Yes, I willingly admit it: I am a masochist. There is nothing that turns me on so much as pain and humiliation. This does not mean, however, that I am searching for a “Master” or a Dom. Actually, I am owned in rl. Owned by a gentle, understanding and very strict Man who shares my views and visions perfectly. Neither of us want a 24/7 relationship. We are not living together and we have no desire to do so. But we do see each other, although it may take quite some time between each occasion. Both of us have the need to spend time alone and this is something which would probably not do our relationship any good if we were to live together.
Naturally, my Master uses me in every possible way and once I had tasted this wonderful world I realize that I never can or will go back to living an “ordinary” life with vanilla sex.
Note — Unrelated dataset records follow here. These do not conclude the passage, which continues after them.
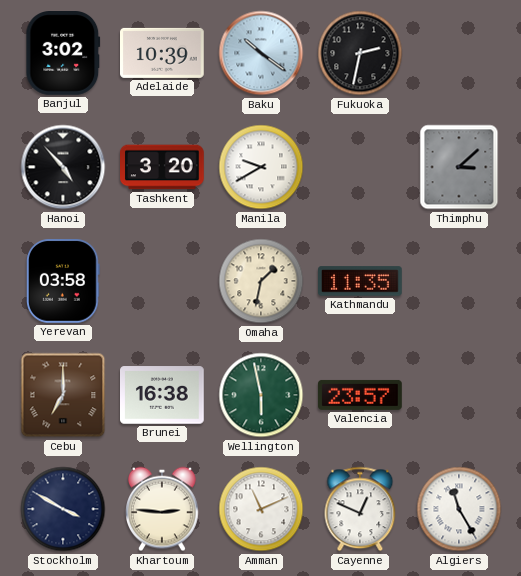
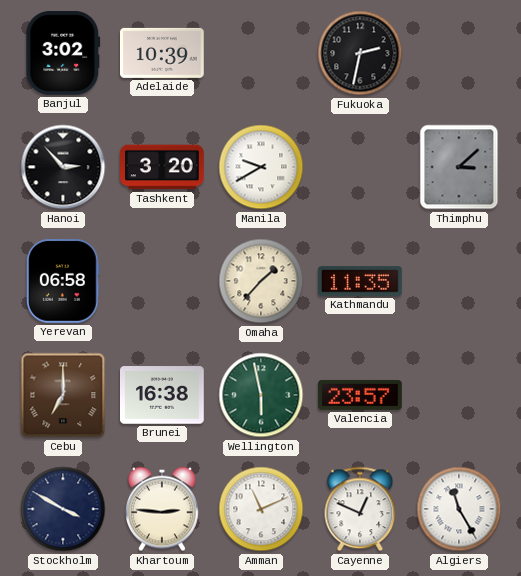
Baku: 10:21 -> none
Hanoi: 4:53 -> 2:53
Yerevan: 03:58 -> 06:58
Omaha: 1:32 -> 1:37
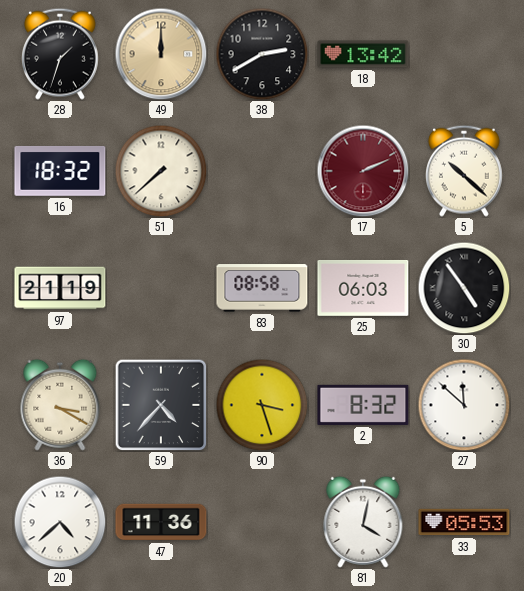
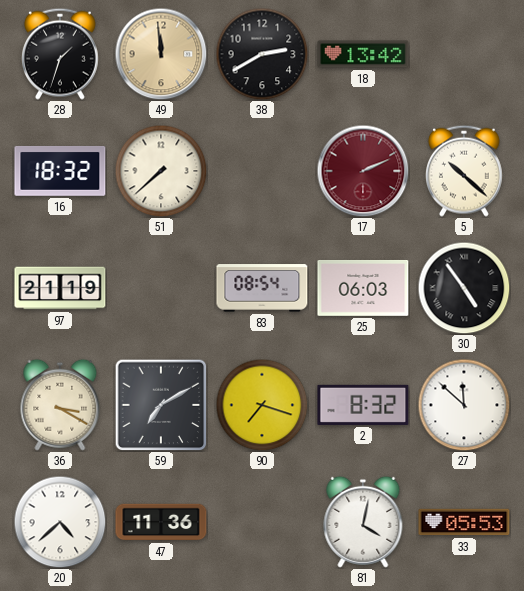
49: 12:00 -> 11:59
83: 08:58 -> 08:54
59: 4:37 -> 7:10
90: 3:27 -> 7:18
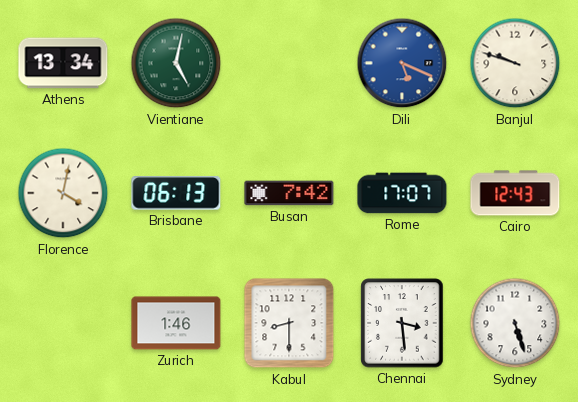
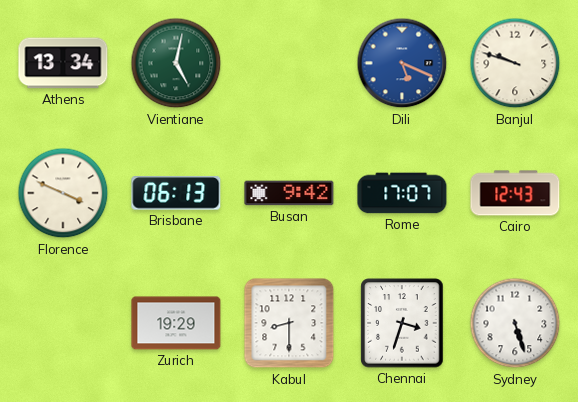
Florence: 4:02 -> 3:49
Busan: 7:42 -> 9:42
Zurich: 1:46 -> 19:29
Chennai: 3:29 -> 3:33
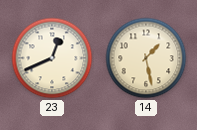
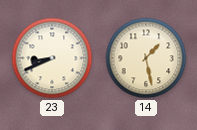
23: 12:41 -> 8:41
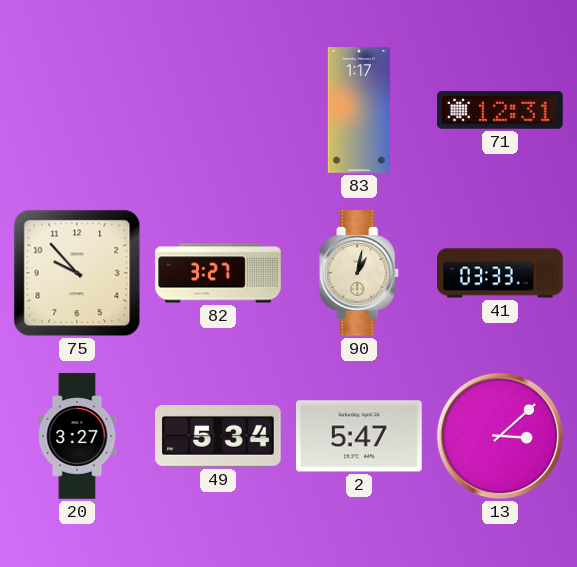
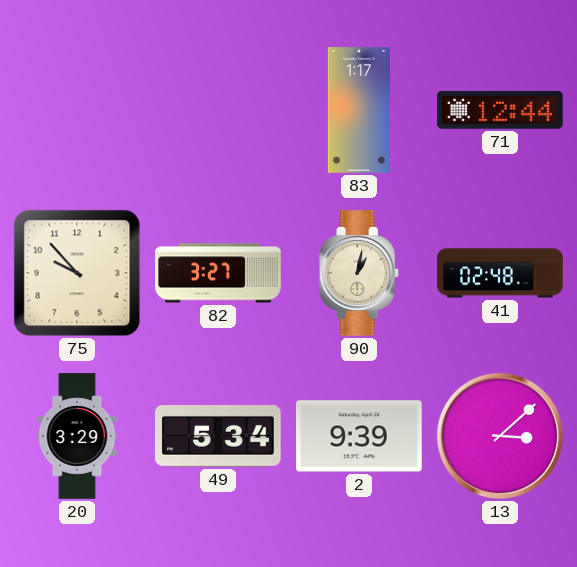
71: 12:31 -> 12:44
41: 03:33 -> 02:48
20: 3:27 -> 3:29
2: 5:47 -> 9:39
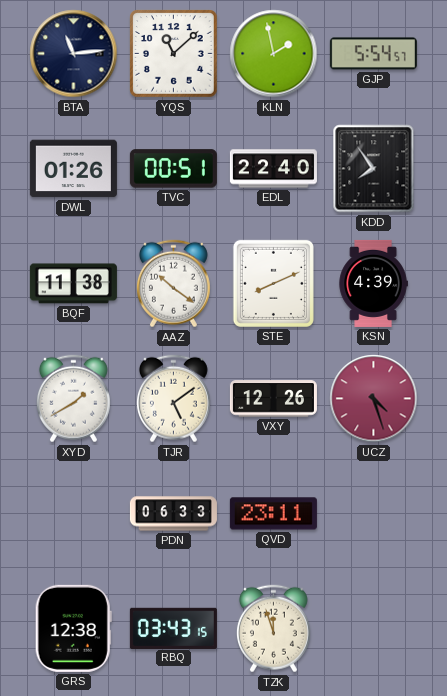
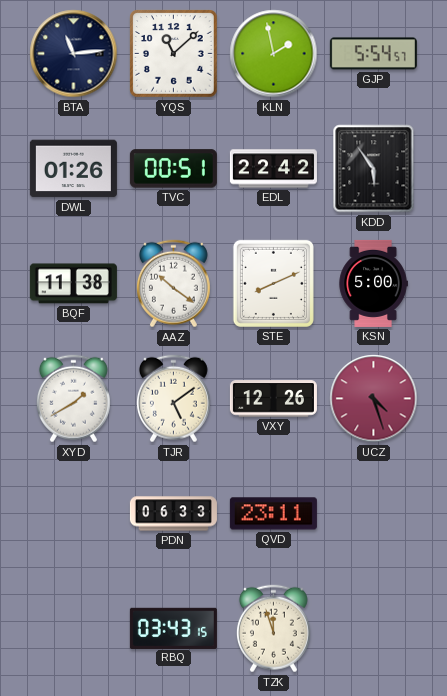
EDL: 22:40 -> 22:42
KDD: 7:54 -> 5:54
KSN: 4:39 -> 5:00
GRS: 12:38 -> none
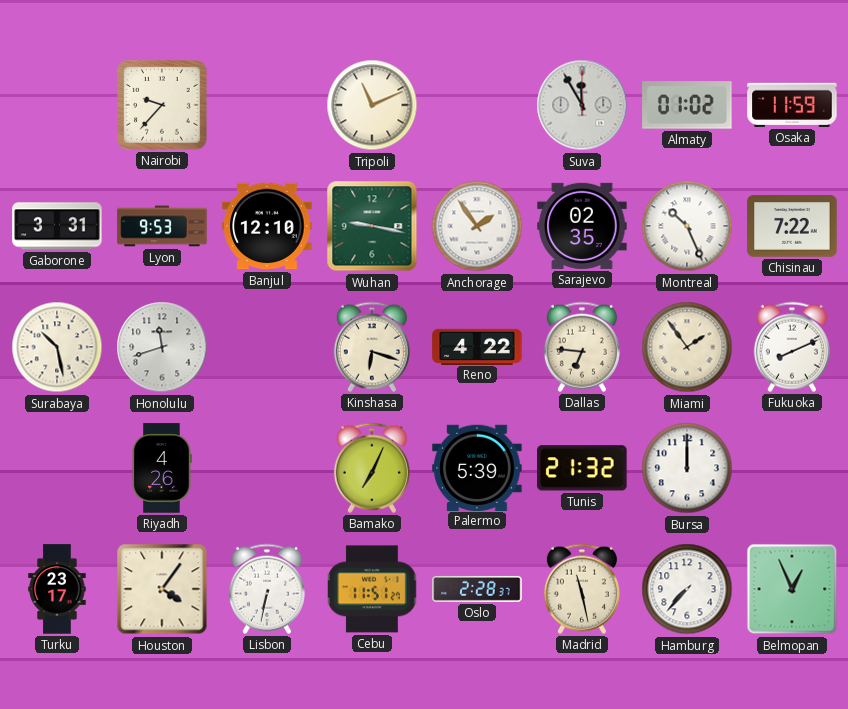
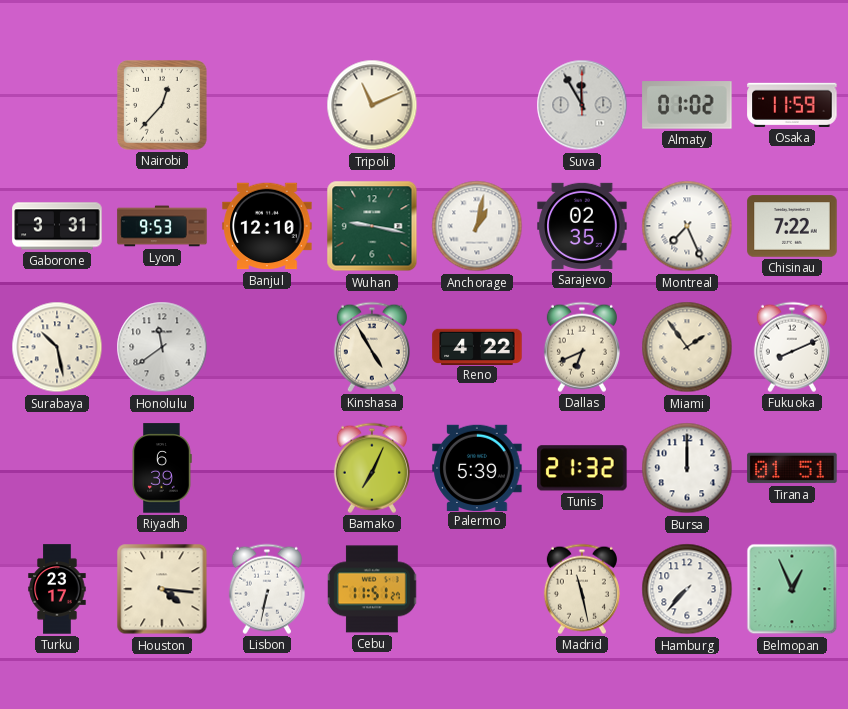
Nairobi: 9:37 -> 12:37
Anchorage: 1:54 -> 1:02
Montreal: 10:26 -> 7:26
Honolulu: 11:42 -> 11:39
Kinshasa: 6:18 -> 4:55
Dallas: 6:46 -> 6:41
Riyadh: 4:26 -> 6:39
Tirana: none -> 01:51
Houston: 4:06 -> 4:16
Oslo: 2:28 -> none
You would probably not notice anything special about me if we met. On the surface a quite ordinary single mother of two teenagers. Maybe a bit shy and discreet. Yes, that is also the picture I like to convey of myself. This blog is one way of letting out the steam – to share my thoughts and experiences with others who enjoy the lifestyle and have similar interests.
Once again: I am NOT looking for a Master, neither in rl or cyber. However, one thing that really turns me on is practising self-discipline. My beloved Master, owner of my body and my mind, often gives me detailed orders of self-discipline that I have to carry out and then report to Him. We both agree that it would be very exciting if somebody else would give me orders of self-discipline that I can carry out. I will then report of the results in the blog.
As for my limits: animalsex, kidsex and scat are definite no-nos for me. Also, mutilation and lasting damage is not my bag. Therefore, knife scars, for instance, is not something for me. However, I do have a very high pain tolerance and it increases all the time as the endorphin level is building up within my body. My Master often whips me so hard that bloody streaks results and when I use a whip or rod on myself, I want to strike as hard as I possibly can, leaving marks and scars that will last for a long time.
Although I live what seems like a most ordinary life, my passions are boiling beneath the surface all the time. Sometime I am totally desperate to get away to experience pain for a while and then drive myself to orgasms, one after another. Pain brings me the most wonderful orgasms and I could not live without it.
I am just starting this blog and I hope we will get to know each other better as we go along. Personally, I feel the mental part of dominance and submission very exciting and I love sharing fantasies. I also love to write about my experiences and fantasies.
So, this is my confession, or, shall we say, my introduction. I look forward to sharing thoughts, views and fantasies with you all.